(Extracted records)

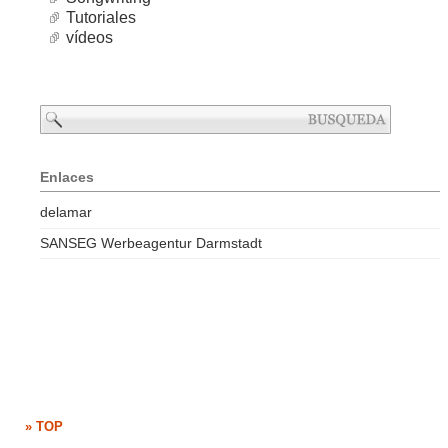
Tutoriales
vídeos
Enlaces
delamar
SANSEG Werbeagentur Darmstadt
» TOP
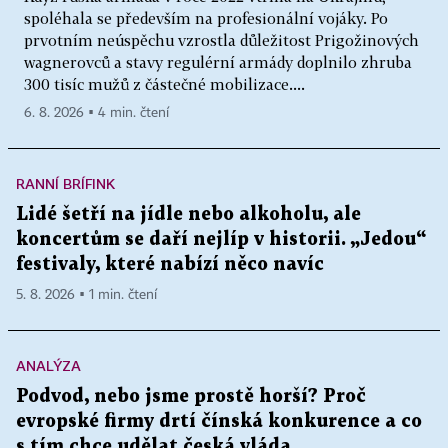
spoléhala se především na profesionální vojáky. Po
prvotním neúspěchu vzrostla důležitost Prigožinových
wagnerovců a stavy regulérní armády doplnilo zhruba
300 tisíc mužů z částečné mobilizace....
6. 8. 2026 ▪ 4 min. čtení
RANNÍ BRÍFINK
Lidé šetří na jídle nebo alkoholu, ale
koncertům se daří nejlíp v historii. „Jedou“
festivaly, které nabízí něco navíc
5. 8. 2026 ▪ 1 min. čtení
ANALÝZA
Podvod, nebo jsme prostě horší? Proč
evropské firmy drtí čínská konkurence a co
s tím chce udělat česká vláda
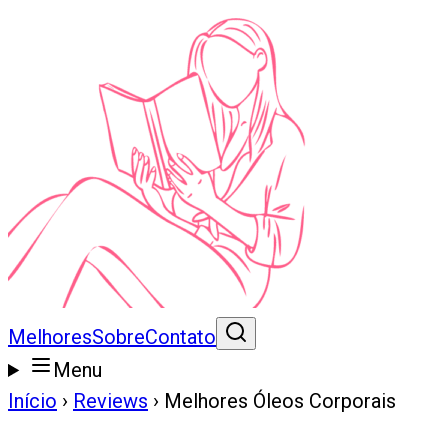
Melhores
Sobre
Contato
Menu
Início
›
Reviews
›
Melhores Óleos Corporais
==
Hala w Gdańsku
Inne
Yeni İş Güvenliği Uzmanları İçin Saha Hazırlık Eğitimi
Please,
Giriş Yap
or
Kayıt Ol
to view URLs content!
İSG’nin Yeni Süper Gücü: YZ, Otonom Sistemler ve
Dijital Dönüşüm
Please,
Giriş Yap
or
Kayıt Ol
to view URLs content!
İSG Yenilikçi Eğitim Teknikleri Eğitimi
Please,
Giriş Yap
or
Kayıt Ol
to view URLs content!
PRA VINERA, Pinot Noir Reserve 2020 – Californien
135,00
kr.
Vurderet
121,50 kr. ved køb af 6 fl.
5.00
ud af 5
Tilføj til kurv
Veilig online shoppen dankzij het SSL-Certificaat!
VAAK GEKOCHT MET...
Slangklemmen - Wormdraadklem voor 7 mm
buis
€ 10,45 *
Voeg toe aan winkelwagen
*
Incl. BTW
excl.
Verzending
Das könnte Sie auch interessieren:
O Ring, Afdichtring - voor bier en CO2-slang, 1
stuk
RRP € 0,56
--
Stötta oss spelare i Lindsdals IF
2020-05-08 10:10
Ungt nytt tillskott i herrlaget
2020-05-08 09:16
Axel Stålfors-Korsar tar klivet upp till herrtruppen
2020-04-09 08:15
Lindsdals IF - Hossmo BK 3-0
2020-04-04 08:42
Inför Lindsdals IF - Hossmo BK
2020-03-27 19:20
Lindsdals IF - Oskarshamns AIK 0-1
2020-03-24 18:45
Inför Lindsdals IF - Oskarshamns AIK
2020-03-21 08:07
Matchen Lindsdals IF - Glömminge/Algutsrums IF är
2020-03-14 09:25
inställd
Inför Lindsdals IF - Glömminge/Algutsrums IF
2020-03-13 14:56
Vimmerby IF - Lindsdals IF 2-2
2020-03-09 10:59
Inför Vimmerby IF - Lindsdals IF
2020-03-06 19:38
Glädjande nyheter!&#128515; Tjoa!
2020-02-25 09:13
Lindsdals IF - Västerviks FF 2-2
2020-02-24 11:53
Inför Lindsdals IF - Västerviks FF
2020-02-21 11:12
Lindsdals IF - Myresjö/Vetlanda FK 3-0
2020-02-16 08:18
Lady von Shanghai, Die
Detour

# Your assignment
From the records, copy out each line that includes the string "čtení".

# Response to the task
6. 8. 2026 ▪ 4 min. čtení
5. 8. 2026 ▪ 1 min. čtení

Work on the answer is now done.